The shared per-turn plumbing lives in hive_ag3nt::turn::{write_mcp_config, write_settings, write_system_prompt, run_turn, drive_turn, emit_turn_end, wait_for_login, compact_session} so the two binaries can't drift.

MCP surface

The harness ships an embedded MCP server (rmcp 1.7). Claude launches it as a stdio child via --mcp-config. The hyperhive socket name is hyperhive, so the tools land in claude as mcp__hyperhive__<tool>.

Sub-agent tools

  • send(to, body) — message a peer (logical agent name), another agent, or the operator (recipient operator, surfaces in the dashboard inbox).
  • recv(wait_seconds?) — drain one inbox message. Long-polls server-side; wait_seconds is capped at 180 (default 30 when omitted). Agents use a long wait to park their turn waiting for work instead of busy-looping with short polls — they wake instantly when a message arrives.

Manager tools (in addition to send/recv)

  • request_spawn(name) — queue a Spawn approval for a brand-new sub-agent (≤9 char name). Operator approves on the dashboard.
  • kill(name) — graceful stop. No approval required.
  • start(name) — start a stopped sub-agent. No approval.
  • restart(name) — stop + start. No approval.
  • request_apply_commit(agent, commit_ref) — submit a config change for any agent (hm1nd for the manager's own config) for operator approval.
  • ask_operator(question, options?, multi?, ttl_seconds?) — surface a question on the dashboard. Non-blocking — returns the queued question id; the operator's answer arrives later as HelperEvent::OperatorAnswered in the manager inbox. Options always render alongside a free-text fallback; multi=true renders options as checkboxes. ttl_seconds auto-cancels with answer [expired] after the deadline (useful for time-sensitive decisions that become moot if the operator hasn't responded). The operator can also manually cancel with [cancelled] via the dashboard.

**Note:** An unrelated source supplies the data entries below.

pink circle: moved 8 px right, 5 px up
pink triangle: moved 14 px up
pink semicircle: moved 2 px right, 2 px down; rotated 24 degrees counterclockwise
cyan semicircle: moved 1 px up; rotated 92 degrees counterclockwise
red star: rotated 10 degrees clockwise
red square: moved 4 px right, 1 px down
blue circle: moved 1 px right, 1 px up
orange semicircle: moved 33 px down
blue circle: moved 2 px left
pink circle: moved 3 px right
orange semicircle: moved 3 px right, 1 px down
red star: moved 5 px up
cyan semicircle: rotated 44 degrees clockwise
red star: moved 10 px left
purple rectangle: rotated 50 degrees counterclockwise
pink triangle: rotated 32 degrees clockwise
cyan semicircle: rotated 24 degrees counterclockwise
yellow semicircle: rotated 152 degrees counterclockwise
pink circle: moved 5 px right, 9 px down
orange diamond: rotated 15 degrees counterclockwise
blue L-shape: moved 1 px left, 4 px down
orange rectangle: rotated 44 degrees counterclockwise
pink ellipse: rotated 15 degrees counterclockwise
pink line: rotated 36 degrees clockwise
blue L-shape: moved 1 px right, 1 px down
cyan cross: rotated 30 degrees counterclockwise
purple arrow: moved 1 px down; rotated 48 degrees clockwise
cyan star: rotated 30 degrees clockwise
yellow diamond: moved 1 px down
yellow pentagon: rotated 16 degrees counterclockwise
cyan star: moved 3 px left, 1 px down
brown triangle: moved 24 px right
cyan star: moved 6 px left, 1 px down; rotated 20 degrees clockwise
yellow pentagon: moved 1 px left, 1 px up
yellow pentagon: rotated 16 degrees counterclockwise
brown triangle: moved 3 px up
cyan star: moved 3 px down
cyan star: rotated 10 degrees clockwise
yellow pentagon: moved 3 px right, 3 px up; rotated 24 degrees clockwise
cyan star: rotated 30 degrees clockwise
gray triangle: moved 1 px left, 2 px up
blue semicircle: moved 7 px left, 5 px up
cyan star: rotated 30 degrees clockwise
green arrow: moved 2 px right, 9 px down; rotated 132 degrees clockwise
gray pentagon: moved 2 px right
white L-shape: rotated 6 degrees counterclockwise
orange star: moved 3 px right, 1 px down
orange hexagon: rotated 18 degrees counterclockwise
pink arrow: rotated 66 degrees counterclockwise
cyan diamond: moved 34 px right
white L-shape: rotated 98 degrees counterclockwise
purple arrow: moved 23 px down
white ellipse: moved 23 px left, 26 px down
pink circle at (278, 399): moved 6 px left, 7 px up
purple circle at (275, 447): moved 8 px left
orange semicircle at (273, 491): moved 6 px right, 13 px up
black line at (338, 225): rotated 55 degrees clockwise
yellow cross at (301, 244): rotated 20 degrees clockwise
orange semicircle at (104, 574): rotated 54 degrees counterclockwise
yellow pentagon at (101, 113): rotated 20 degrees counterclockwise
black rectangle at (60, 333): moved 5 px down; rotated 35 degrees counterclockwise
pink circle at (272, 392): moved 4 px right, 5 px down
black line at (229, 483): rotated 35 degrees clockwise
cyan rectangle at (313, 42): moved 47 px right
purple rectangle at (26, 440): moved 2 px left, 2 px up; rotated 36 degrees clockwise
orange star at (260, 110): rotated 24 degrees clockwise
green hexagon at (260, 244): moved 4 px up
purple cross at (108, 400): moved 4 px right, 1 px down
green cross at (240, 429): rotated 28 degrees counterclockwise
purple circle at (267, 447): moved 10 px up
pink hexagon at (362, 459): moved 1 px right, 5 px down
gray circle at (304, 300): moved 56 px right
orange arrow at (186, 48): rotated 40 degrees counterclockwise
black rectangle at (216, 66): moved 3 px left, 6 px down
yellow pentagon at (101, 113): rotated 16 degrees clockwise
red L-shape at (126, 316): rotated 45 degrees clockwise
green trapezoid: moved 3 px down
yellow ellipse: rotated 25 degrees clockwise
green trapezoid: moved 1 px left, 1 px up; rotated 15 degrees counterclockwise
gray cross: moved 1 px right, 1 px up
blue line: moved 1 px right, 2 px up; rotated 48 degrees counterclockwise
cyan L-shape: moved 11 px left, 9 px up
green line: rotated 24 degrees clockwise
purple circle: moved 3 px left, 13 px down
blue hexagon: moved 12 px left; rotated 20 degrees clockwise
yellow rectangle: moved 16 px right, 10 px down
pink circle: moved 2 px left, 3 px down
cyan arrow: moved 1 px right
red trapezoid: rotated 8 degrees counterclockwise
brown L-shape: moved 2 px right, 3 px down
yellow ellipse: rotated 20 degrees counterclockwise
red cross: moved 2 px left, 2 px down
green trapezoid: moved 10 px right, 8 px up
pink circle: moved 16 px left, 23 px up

The boundary: lifecycle ops on existing sub-agents (kill/start/restart) are at the manager's discretion — no operator approval. Creating a new agent (request_spawn) and changing any agent's config (request_apply_commit) still go through the approval queue.

Authoritative state

hive_ag3nt::events::Bus carries the current turn-loop state in addition to the broadcast channel and the events history. Variants:

  • Idle — sitting on Recv waiting for mail.
  • Thinkingclaude --print is running for a turn.
  • Compacting — operator-triggered /compact is in flight.

The harness flips state at the relevant transitions (set_state(Thinking) before drive_turn, set_state(Idle) after; set_state(Compacting) around compact_session). Exposed via /api/state.turn_state + turn_state_since (unix seconds); the agent page renders this rather than deriving from SSE events.

Tool envelope

mcp::run_tool_envelope: every MCP tool handler logs the request, runs the body, logs the result. Pre-/post-log only — the inbox status hint moved to the wake prompt + UI header.

Tool whitelist (mcp::ALLOWED_BUILTIN_TOOLS)

  • Allowed built-ins: Bash, Edit, Glob, Grep, Read, TodoWrite, Write.
  • Denied by omission: WebFetch, WebSearch, Task, NotebookEdit.
  • Allowed MCP tools: as listed above per flavor.

Bash is on the allow-list pending a finer-grained pattern allow-list (Bash(git *)-style) — see TODO.